# stalking and pouncing



## shadow mum (Apr 8, 2008)

Hi all. 

Shadow just turned 5 months old today and , knock on wood, I haven't had any serious issues with his behaviour.

He began doing something on our walks this week that has me a bit disturbed. We have always been able to walk without any issues. He liked to chew his lead, but we've got a good handle on that one. What I've noticed is that when someone is approaching us on the sidewalk, he'll drop and start belly-crawling towards them. When they get close, he'll jump up. The closest word I can use to describe it is a pounce. He's also started doing this with other dogs we pass, birds, well, basically anything that moves.

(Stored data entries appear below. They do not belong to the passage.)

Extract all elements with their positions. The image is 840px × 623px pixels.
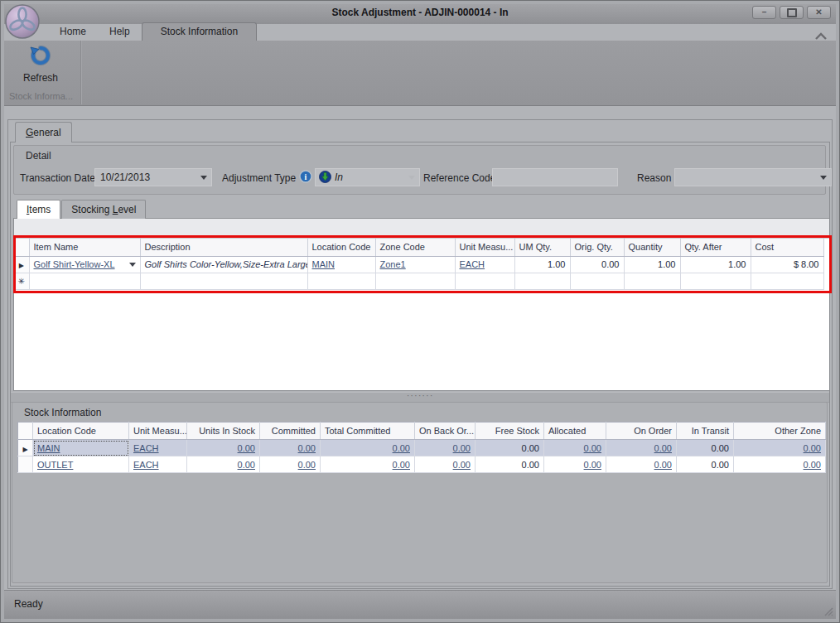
grid-cell[interactable]: 1.00 — [680, 256, 751, 273]
cell-link[interactable]: 0.00 — [453, 443, 471, 453]
grid-cell[interactable]: 0.00 — [544, 456, 606, 473]
cell-link[interactable]: OUTLET — [37, 460, 73, 470]
grid-cell[interactable]: EACH — [455, 256, 514, 273]
dropdown-arrow-icon[interactable] — [129, 263, 136, 267]
column-header[interactable]: Location Code — [307, 239, 375, 256]
transaction-date-combo[interactable]: 10/21/2013 — [94, 168, 212, 186]
grid-cell[interactable]: 0.00 — [321, 456, 415, 473]
grid-cell[interactable]: 0.00 — [187, 456, 260, 473]
maximize-button[interactable] — [780, 6, 804, 19]
column-header[interactable]: Committed — [260, 423, 321, 440]
grid-cell[interactable] — [307, 273, 375, 289]
stock-information-grid[interactable]: Location CodeUnit Measu...Units In Stock… — [17, 422, 826, 473]
refresh-button[interactable]: Refresh — [10, 44, 71, 87]
column-header[interactable]: Allocated — [544, 423, 606, 440]
column-header[interactable]: In Transit — [677, 423, 734, 440]
cell-link[interactable]: 0.00 — [804, 443, 821, 453]
grid-cell[interactable]: 0.00 — [677, 456, 734, 473]
tab-stocking-level[interactable]: Stocking Level — [61, 200, 146, 219]
grid-cell[interactable]: EACH — [129, 456, 187, 473]
grid-cell[interactable] — [514, 273, 570, 289]
grid-cell[interactable]: 0.00 — [321, 440, 415, 456]
column-header[interactable]: Orig. Qty. — [570, 239, 624, 256]
column-header[interactable]: Location Code — [33, 423, 129, 440]
grid-cell[interactable] — [680, 273, 751, 289]
grid-cell[interactable]: 0.00 — [476, 440, 544, 456]
column-header[interactable]: On Back Or... — [415, 423, 476, 440]
grid-cell[interactable]: 0.00 — [544, 440, 606, 456]
ribbon-tab-stock-information[interactable]: Stock Information — [142, 22, 257, 41]
cell-link[interactable]: 0.00 — [393, 443, 410, 453]
column-header[interactable]: Description — [140, 239, 307, 256]
cell-link[interactable]: MAIN — [37, 443, 60, 453]
column-header[interactable]: On Order — [606, 423, 677, 440]
cell-link[interactable]: 0.00 — [238, 460, 255, 470]
close-button[interactable]: ✕ — [807, 6, 831, 19]
grid-cell[interactable]: 0.00 — [415, 456, 476, 473]
grid-cell[interactable]: OUTLET — [33, 456, 129, 473]
grid-cell[interactable] — [455, 273, 514, 289]
cell-link[interactable]: EACH — [460, 259, 485, 269]
cell-link[interactable]: Zone1 — [380, 259, 406, 269]
grid-cell[interactable]: 0.00 — [260, 456, 321, 473]
grid-cell[interactable]: 0.00 — [677, 440, 734, 456]
cell-link[interactable]: 0.00 — [298, 443, 316, 453]
column-header[interactable]: Unit Measu... — [129, 423, 187, 440]
grid-cell[interactable]: 0.00 — [606, 440, 677, 456]
grid-cell[interactable] — [140, 273, 307, 289]
reference-code-input[interactable] — [492, 168, 618, 186]
resize-grip[interactable] — [822, 605, 833, 616]
column-header[interactable]: UM Qty. — [514, 239, 570, 256]
cell-link[interactable]: 0.00 — [654, 460, 672, 470]
tab-items[interactable]: Items — [17, 200, 60, 219]
column-header[interactable]: Total Committed — [321, 423, 415, 440]
grid-cell[interactable] — [375, 273, 455, 289]
cell-link[interactable]: 0.00 — [804, 460, 821, 470]
grid-cell[interactable]: EACH — [129, 440, 187, 456]
cell-link[interactable]: 0.00 — [584, 443, 601, 453]
info-icon[interactable]: i — [299, 170, 312, 183]
cell-link[interactable]: EACH — [133, 460, 159, 470]
column-header[interactable]: Item Name — [29, 239, 140, 256]
grid-cell[interactable]: 0.00 — [606, 456, 677, 473]
ribbon-tab-help[interactable]: Help — [98, 23, 142, 41]
minimize-button[interactable]: – — [752, 6, 776, 19]
grid-cell[interactable] — [624, 273, 680, 289]
grid-cell[interactable] — [29, 273, 140, 289]
grid-cell[interactable]: 0.00 — [187, 440, 260, 456]
cell-link[interactable]: MAIN — [312, 259, 336, 269]
column-header[interactable]: Other Zone — [734, 423, 826, 440]
grid-cell[interactable]: MAIN — [33, 440, 129, 456]
grid-cell[interactable] — [570, 273, 624, 289]
grid-cell[interactable]: 1.00 — [624, 256, 680, 273]
tab-general[interactable]: General — [15, 122, 72, 142]
grid-cell[interactable]: MAIN — [307, 256, 375, 273]
items-grid[interactable]: Item NameDescriptionLocation CodeZone Co… — [14, 239, 824, 290]
grid-cell[interactable]: 0.00 — [734, 456, 826, 473]
cell-link[interactable]: 0.00 — [298, 460, 316, 470]
transaction-date-dropdown-button[interactable] — [196, 170, 210, 185]
cell-link[interactable]: Golf Shirt-Yellow-XL — [34, 259, 115, 269]
column-header[interactable]: Zone Code — [375, 239, 455, 256]
reason-combo[interactable] — [674, 168, 832, 186]
reason-dropdown-button[interactable] — [816, 170, 830, 185]
grid-cell[interactable] — [751, 273, 823, 289]
column-header[interactable]: Qty. After — [680, 239, 751, 256]
cell-link[interactable]: 0.00 — [393, 460, 410, 470]
grid-cell[interactable]: 0.00 — [260, 440, 321, 456]
column-header[interactable]: Quantity — [624, 239, 680, 256]
cell-link[interactable]: EACH — [133, 443, 159, 453]
grid-cell[interactable]: Zone1 — [375, 256, 455, 273]
column-header[interactable]: Unit Measu... — [455, 239, 514, 256]
cell-link[interactable]: 0.00 — [584, 460, 601, 470]
grid-cell[interactable]: 1.00 — [514, 256, 570, 273]
cell-link[interactable]: 0.00 — [654, 443, 672, 453]
title-bar[interactable]: Stock Adjustment - ADJIN-000014 - In — [2, 1, 838, 24]
column-header[interactable]: Free Stock — [476, 423, 544, 440]
adjustment-type-combo[interactable]: In — [315, 168, 420, 186]
cell-link[interactable]: 0.00 — [238, 443, 255, 453]
collapse-ribbon-button[interactable] — [814, 29, 828, 38]
grid-cell[interactable]: Golf Shirt-Yellow-XL — [29, 256, 140, 273]
grid-cell[interactable]: 0.00 — [415, 440, 476, 456]
column-header[interactable]: Units In Stock — [187, 423, 260, 440]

Is this "normal", and what can I do to discourage this behaviour, or should I discourage it?

I look forward to your responses.


----------



## zyppi (Jun 2, 2006)

I'd love to see a video of him doing this...

Sounds like you've had him in 'basic training.' LOL.


----------



## BowWowMeow (May 7, 2007)

This is play behavior. Dogs normally do this with other dogs and not people though. Does your dog have dog playmates?


----------



## Annemarie (Feb 12, 2007)

Chara does the crouch, crawl and pounce when she is playing with her big brother. It's rather funny to watch. I'm thinking it kinda looks like herding behaviour.


----------



## ldpeterson (Feb 13, 2005)

One of my adult females does this to our other animals. It looks especially funny when she's doing it to the cats Almost like she's emmulating them.









It's normal.


----------



## Lisa&Diesel (Jun 8, 2008)

My pup does that to leaves as we walk. She keeps nearly tripping me up! My adult GSD stalks the pup when they are playing.


----------



## gmcenroe (Oct 23, 2007)

My 4 1/2 month old puppy does that with other dogs, but usually not people. She doesn't crawl, just lays down and then at last moment she jumps up to run over to the other dog. With people she just runs over as fast as she can for a meet and licking session.


----------



## Timber1 (May 19, 2007)

I love Shadow; if the aggression geets worse as he ages that is another issue. But for now --- love your dog.


----------



## shadow mum (Apr 8, 2008)

Anne, it does remind me of military training, although at times I feel he is the drill sargent, and not me!!!!

Ruth, Shadow doesn't have as many doggy playmates as I'd like. He has had a few playdates, but not many. My neighbor is getting a 4month old Bouvier (sp?) and we are hoping that the two dogs will become fast friends. Also, most of the dogs around our area are "appetizers", and we are trying to meet more "main course".

Timber, believe me, I do love Shadow. He is a treat and a joy to watch, and now that we seem to have the weight issue under control, I'm starting to loosen up and enjoy him more. Never a boring moment. Now he's decided that my Mother in law's lap (who is NOT a dog person) is the perfect place to curl up for a snooze.

Thanks to all.


----------